Pessanha viveu numa época de grandes transformações para Portugal. O país enfrentava uma crise política, económica e identitária, marcada pelo declínio do império colonial, a instabilidade da monarquia e o advento da República em 1910. Embora ele tenha passado a maior parte de sua vida em Macau, distante geograficamente de Portugal, sua poesia carrega ecos dessa crise e de uma certa melancolia histórica. A sensação de desencanto, decadência e fragilidade que percorre sua obra pode ser lida como um reflexo do sentimento de um país que via seu poder e influência diminuírem no cenário global.
Em *Clepsidra*, sua principal obra, Pessanha explora temas como a passagem do tempo, a efemeridade da vida e a busca por um sentido transcendente. Esses temas, embora universais, adquirem um significado particular quando contextualizados na história de Portugal. A imagem da clepsidra, ou ampulheta, pode ser interpretada como uma metáfora para o próprio país, que vê suas glórias passadas escoarem-se lentamente, enquanto enfrenta um presente incerto. A poesia de Pessanha, com seu tom introspectivo e melancólico, parece capturar o espírito de uma nação que luta para reconciliar-se com seu passado grandioso e um futuro desafiador.
Além disso, a relação de Pessanha com a história de Portugal também se manifesta em sua ligação com o simbolismo, um movimento literário que, em Portugal, estava intimamente conectado à busca por uma identidade cultural moderna. O simbolismo português, representado por figuras como Eugénio de Castro e António Nobre, buscava renovar a literatura nacional, distanciando-se do realismo e do naturalismo e abraçando uma estética mais subjectiva e espiritualizada. Pessanha, embora distante fisicamente, fazia parte desse movimento e contribuiu para essa renovação, trazendo para a poesia portuguesa uma sensibilidade única, influenciada tanto pela tradição europeia quanto pela cultura oriental.
Por fim, a própria vida de Pessanha, marcada pelo exílio voluntário em Macau, pode ser vista como um reflexo da diáspora portuguesa e da complexa relação do país com seu império colonial.
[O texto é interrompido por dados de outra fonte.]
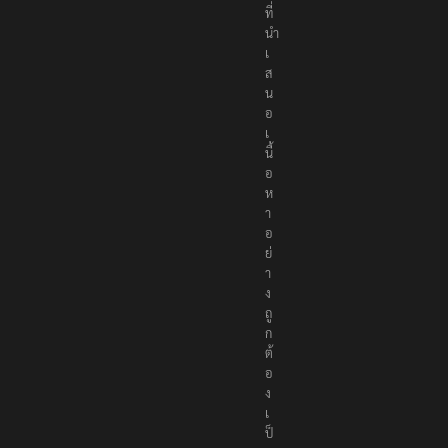
ที่
นำ
เ
ส
น
อ
เ
นื้
อ
ห
า
อ
ย่
า
ง
ถู
ก
ต้
อ
ง
เ
ป็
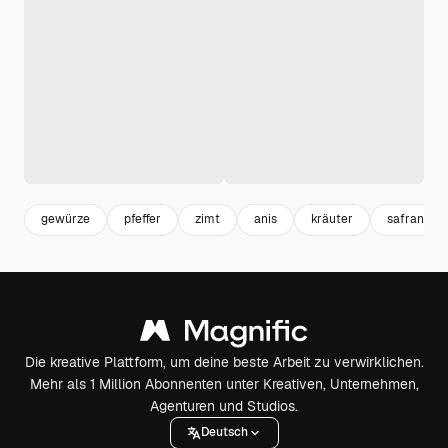
gewürze
pfeffer
zimt
anis
kräuter
safran
Die kreative Plattform, um deine beste Arbeit zu verwirklichen.
Mehr als 1 Million Abonnenten unter Kreativen, Unternehmen,
Agenturen und Studios.
Deutsch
Macau, como um território português na China, era um espaço de encontro entre culturas, mas também um símbolo da presença colonial de Portugal no Oriente. A poesia de Pessanha, ao mesmo tempo que celebra a beleza e a espiritualidade da cultura chinesa, também carrega consigo a sombra de um império em declínio.
Em suma, a relação entre a poesia de Camilo Pessanha e a história de Portugal é feita de nuances e subtilezas. Sua obra não fala directamente de eventos históricos ou de figuras nacionais, mas captura o espírito de uma época marcada pela decadência, pela busca de identidade e pela tensão entre o passado e o futuro. Através de sua linguagem simbólica e introspectiva, Pessanha oferece uma visão poética e profundamente humana de um país em transição, revelando como a história e a cultura de Portugal estão entrelaçadas com sua própria sensibilidade artística."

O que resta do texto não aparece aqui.